Results: In arm A (n = 41), arm B (n = 10), and arm C (n = 21), the confirmed objective response rates were 7.3%, 0%, and 4.8%, respectively. Safety profiles in all arms were consistent with those of the individual drugs. In arm A, patients with PD-L1 expression (tumor cells or immune cells) ≥1% seemed to have a greater likelihood of achieving disease control with durvalumab plus tremelimumab than those with PD-L1 (tumor cells and immune cells) <1%, and lower baseline ctDNA and reduction in the on-treatment ctDNA level were both associated with longer overall survival.
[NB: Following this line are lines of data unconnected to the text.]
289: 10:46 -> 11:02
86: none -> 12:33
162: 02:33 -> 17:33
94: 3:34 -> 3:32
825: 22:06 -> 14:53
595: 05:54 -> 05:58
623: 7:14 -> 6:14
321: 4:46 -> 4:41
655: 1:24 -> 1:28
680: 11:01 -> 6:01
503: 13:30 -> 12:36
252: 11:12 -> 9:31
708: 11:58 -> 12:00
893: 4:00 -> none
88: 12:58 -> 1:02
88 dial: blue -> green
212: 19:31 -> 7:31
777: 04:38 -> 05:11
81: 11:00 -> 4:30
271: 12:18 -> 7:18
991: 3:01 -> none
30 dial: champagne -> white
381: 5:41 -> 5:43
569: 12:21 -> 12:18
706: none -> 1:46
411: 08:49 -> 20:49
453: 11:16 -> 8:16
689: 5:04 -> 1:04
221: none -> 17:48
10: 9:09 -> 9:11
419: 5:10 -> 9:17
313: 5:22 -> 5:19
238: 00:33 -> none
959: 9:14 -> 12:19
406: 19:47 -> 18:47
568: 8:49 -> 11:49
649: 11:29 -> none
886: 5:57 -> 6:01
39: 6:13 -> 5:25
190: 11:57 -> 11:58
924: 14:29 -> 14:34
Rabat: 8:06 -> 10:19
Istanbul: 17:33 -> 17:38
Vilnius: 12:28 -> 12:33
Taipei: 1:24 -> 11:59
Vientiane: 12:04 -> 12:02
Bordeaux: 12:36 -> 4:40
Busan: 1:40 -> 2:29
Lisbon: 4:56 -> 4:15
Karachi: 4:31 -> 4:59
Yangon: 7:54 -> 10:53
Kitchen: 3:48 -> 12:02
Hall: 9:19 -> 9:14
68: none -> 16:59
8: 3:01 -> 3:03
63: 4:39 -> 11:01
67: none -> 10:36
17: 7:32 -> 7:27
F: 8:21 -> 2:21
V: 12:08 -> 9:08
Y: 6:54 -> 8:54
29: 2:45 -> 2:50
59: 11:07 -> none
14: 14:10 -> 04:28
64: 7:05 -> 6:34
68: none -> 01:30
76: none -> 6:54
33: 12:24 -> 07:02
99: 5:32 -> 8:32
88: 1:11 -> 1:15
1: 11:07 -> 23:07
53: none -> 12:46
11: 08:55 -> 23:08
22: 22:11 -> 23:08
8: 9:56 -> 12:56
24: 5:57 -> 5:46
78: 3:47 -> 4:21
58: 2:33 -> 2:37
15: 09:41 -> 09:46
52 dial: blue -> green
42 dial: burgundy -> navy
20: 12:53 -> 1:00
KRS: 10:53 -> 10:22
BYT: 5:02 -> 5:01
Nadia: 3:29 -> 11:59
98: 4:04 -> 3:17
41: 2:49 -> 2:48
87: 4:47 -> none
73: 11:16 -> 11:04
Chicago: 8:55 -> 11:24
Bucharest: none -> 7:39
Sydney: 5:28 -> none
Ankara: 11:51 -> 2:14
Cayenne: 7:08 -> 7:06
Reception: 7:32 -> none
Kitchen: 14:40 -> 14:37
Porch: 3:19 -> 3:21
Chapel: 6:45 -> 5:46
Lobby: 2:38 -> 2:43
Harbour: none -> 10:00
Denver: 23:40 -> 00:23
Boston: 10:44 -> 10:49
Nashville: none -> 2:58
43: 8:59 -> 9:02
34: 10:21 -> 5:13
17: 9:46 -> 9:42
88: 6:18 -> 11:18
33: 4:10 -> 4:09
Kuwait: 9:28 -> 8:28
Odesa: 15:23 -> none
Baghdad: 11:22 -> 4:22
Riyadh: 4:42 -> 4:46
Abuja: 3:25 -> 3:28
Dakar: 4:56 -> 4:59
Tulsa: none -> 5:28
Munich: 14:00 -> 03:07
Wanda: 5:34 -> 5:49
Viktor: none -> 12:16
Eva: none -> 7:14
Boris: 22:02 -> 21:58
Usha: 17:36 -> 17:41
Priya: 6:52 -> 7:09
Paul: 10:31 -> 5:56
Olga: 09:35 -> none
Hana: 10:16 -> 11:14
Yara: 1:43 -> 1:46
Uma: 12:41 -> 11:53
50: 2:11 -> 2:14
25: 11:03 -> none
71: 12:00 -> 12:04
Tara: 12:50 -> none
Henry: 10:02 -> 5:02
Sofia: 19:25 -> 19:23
Among patients treated with ceralasertib plus olaparib in arm C, specific immune response-relevant circulating chemokines and cytokines were identified as early biomarkers of survival and pharmacodynamic biomarkers.
Conclusions: In BALTIC, all combination regimens demonstrated tolerable safety profiles, but antitumor activity was limited in refractory/resistant ES-SCLC. Among patients treated with durvalumab plus tremelimumab, an association of on-treatment reduction in ctDNA with longer overall survival suggests the potential use of ctDNA as a surrogate of treatment response, warranting further investigation.
©2024 The Authors; Published by the American Association for Cancer Research.
Conflict of interest statement
N. Reinmuth reports personal fees from Amgen, AstraZeneca, Bristol Myers Squibb, Daiichi Sankyo, GSK, Hoffmann-La Roche, Janssen, MSD, Pfizer, Asklepios GmbH Gauting, Boehringer Ingelheim, Eli Lilly and Company, Sanofi, and Takeda outside the submitted work. O.J. Juan-Vidal reports personal fees from AstraZeneca, Bristol Myers Squibb, Johnson & Johnson, Eli Lilly and Company, Merck Sharp & Dohme, Roche/Genentech, and Takeda outside the submitted work. M. Bryl reports personal fees from AstraZeneca during the conduct of the study, as well as personal fees from AstraZeneca, Roche/Genentech, MSD, Bristol Myers Squibb, Boehringer Ingelheim, Takeda, Novartis, Sanofi, and Pfizer outside the submitted work. D. Vicente reports personal fees from AstraZeneca, Roche, Pfizer, Novartis, Bristol Myers Squibb, Takeda, Eli Lilly and Company, and MSD outside the submitted work. J. Armstrong reports personal fees and other support from AstraZeneca during the conduct of the study, as well as personal fees and other support from AstraZeneca outside the submitted work. T. Dalvi reports other support from AstraZeneca during the conduct of the study; other support from AstraZeneca outside the submitted work; and employment with AstraZeneca and ownership of stock. M. Xie reports personal fees from AstraZeneca during the conduct of the study. S. Iyer reports other support from AstraZeneca during the conduct of the study, as well as other support from AstraZeneca outside the submitted work. Y. Shrestha reports other support from AstraZeneca outside the submitted work. H. Jiang reports employment with AstraZeneca, which is the sponsor of the trial. No disclosures were reported by the other authors.